Roles & Access Model

Access Principles

  • Multi-tenant isolation. Every request carries an authenticated tenant context; services enforce tenant scoping on all data access.

  • Least privilege. Distinct credential types per surface (dashboard JWT, API key, super-admin token, payment-link auth) with separate middleware chains; API keys can be scoped, deactivated, and revoked with full audit logs.

  • Environment gating. Sandbox access is default; live (production) access is explicitly granted per tenant through the Identity service’s production access gate.

  • Dual control. High-value operations (OTC orders, transfers) require a second authorized approver.

Platform Roles

Role

Responsibilities & access

Tenant owner

Full dashboard access for their business: manages team members, API keys, IP whitelists, webhook configuration, passcodes, and all product features. Can switch between businesses they belong to.

Tenant team member

Dashboard access scoped by assigned role; roles are assigned, updated, and deactivated/reactivated by tenant administrators. Role claims are embedded in session JWTs and enforced per-RPC.

API integration (machine)

Programmatic access via API keys (live/sandbox prefixed). Subject to per-tenant rate limits, idempotency requirements, and optional IP whitelisting.

Approver

A team member authorized to approve or reject pending OTC orders and transfers under the dual-authorization workflow; approval decisions are recorded separately from order creation.

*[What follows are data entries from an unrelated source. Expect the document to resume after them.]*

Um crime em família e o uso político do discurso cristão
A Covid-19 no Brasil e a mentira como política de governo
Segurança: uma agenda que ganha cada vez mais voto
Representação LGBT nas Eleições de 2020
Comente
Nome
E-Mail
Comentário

Gravv operations (super admin)

Internal staff access via super-admin tokens (separate live and sandbox tokens) and the admin console: cross-tenant queries, statistics, account/virtual-account administration, payee verification resets, and operational resets. All admin operations flow through dedicated, separately-authenticated RPCs.

End customer

No direct platform access. Customers of tenants interact through tenant channels or public hosted payment pages (payment links), which expose only the minimal public surface with their own rate limiting.

Service identity (machine)

Internal service-to-service calls authenticated via propagated metadata and interceptors; CI deployments authenticate to GCP via OIDC workload identity federation, not stored credentials.

Credential Lifecycle

  • API keys: create, list, activate, deactivate, revoke — with per-key audit logs retrievable by the tenant.

  • Team members: invite, role update, status update, removal, reactivation.

  • Passcodes: add, authenticate, remove, recover (step-up factor).

  • Secrets: rotated centrally in GCP Secret Manager per environment; services load secrets at startup with environment-based namespacing.